UPDATE: NPR’s Alex Chadwick pays tribute to Philip. Alex first met Philip in Saigon.
UPDATE: The Guardian, where Philip did some early work, has an obituary with a quote from a recent interview,

“I’ve had a hood put over my head [in Vietnam] and been taken out to be shot. When my executioners cocked their rifles and fired, they missed. Obviously I was scared, but kept thinking this was a more dignified way to go than dying in a car crash. I didn’t piss my pants and I’m very proud of that.” link

UPDATE: The Australian runs an obituary with comments from Tim Page,

“For the photographer, it’s a question of how are you going to make people think twice. If you show them the horror and the brutality, maybe there’s the wake-up factor,” Page says.
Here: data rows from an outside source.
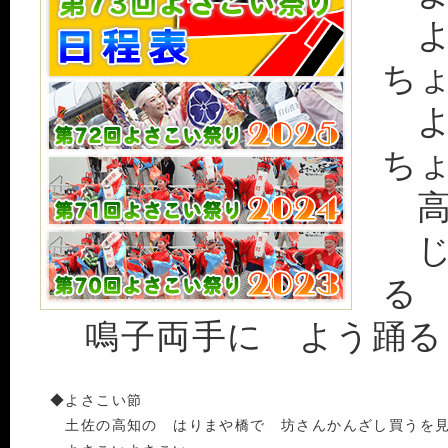
よ
ち
よ
ち
高
じ
る
鳴子両手に よう踊る
◆よさこい節
土佐の高知の はりまや橋で 坊さんかんざし買うを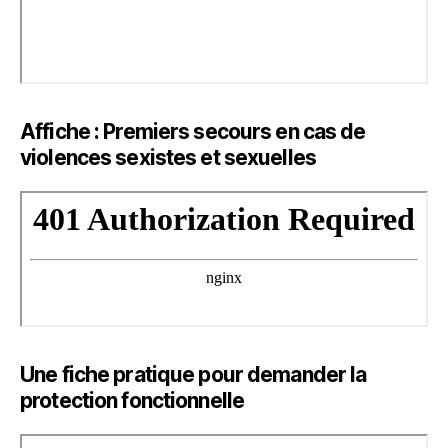
Affiche : Premiers secours en cas de
violences sexistes et sexuelles
Une fiche pratique pour demander la
protection fonctionnelle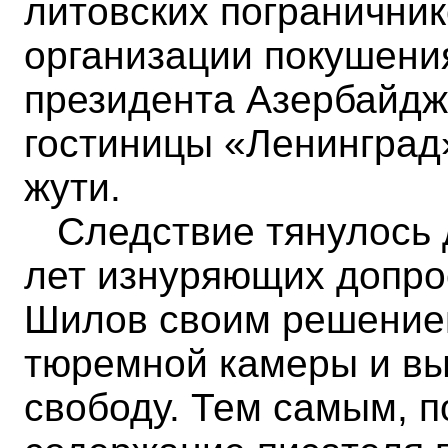
литовских пограничник
организации покушени
президента Азербайдж
гостиницы «Ленинград»
жути.
Следствие тянулось д
лет изнуряющих допрос
Шилов своим решение
тюремной камеры и в
свободу. Тем самым, п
He says Vietnam Inc “started to sell like crazy” because it was the “quintessential anti-war book”. link

UPDATE: TIME Magazine run a slideshow selection of Philip’s images through the years.
UPDATE: John Pilger writes an obituary in the New Statesman that is in part taken from his introduction to Philip’s last book Vietnam at Peace,

“My objective,” he said, “was not to allow my positive feelings towards them as individuals to cloud the fact that they were prosecuting a genocidal war.” Iraq, he said recently, “is only different because every soldier seems to have a digital camera”. link

UPDATE: The LA Times runs an obituary.
UPDATE: Philip is posthumously honoured by the Vietnamese government with the “For Peace and Friendship among Peoples” insignia, the highest distinction of the Vietnam Union of Friendship Organisations.